À Saint-Martin-la-Pallu, une petite commune de 5 700 habitants, une évolution notable se dessine avec l'intention du maire sortant, Hervé Renaudeau, d'armer le policier municipal. Actuellement, Fabien, le policier en question, est déjà équipé d'un gilet pare-balles. Bientôt, il aura également un pistolet semi-automatique, un bâton télescopique et une bombe lacrymogène. Cette initiative a pour but, selon Renaudeau, de "lutter contre l'insécurité".
Ce choix s'inscrit dans une tendance plus large observée en France, où le nombre de policiers municipaux armés a considérablement augmenté. En effet, un rapport du Sénat datant de 2023 indique que 60 % des policiers municipaux portent aujourd'hui une arme de poing, contre seulement 40 % en 2012. Les inquiétudes croissantes face aux actes de délinquance motivent cette tendance.

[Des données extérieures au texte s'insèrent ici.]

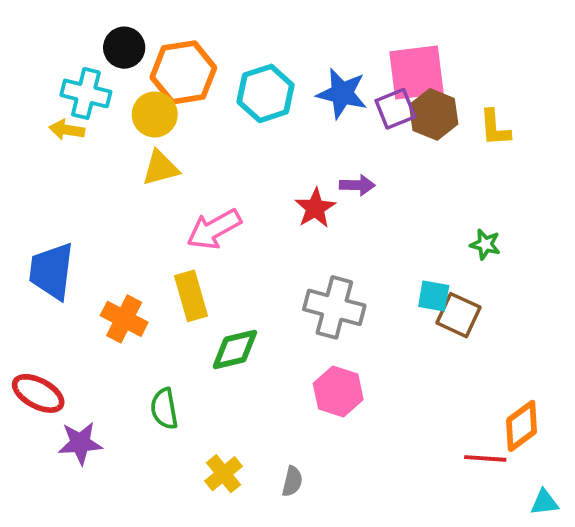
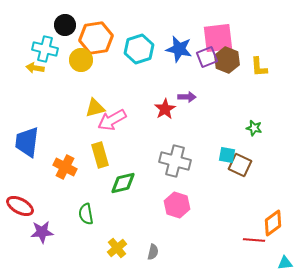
yellow triangle: (160, 168) -> (95, 108), moved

Des réactions de la population
Mélanie, résidente d'un hameau dans la commune, exprime un sentiment mitigé. Bien qu'elle ne se sente pas directement concernée par la décision, elle note que "cela peut rassurer certaines personnes". Pour elle, la présence d'un gros chien à domicile suffit à décourager les cambrioleurs. De son côté, Fabien, le policier municipal, estime essentiel de disposer de protections adéquates, affirmant que "si on nous donne des gilets pare-balles, c'est qu'il y a un risque".
Une décision encadrée
Fabien précise que le port d'arme est soumis à un cadre strict. "On n'est pas des cow-boys, nous avons des obligations", souligne-t-il. Il devra s'entraîner régulièrement, au moins deux fois par an, pour maintenir ses compétences. Toutefois, il insiste sur le fait que sa mission principale reste d'assurer une présence rassurante dans la commune, notamment devant les écoles et les commerces.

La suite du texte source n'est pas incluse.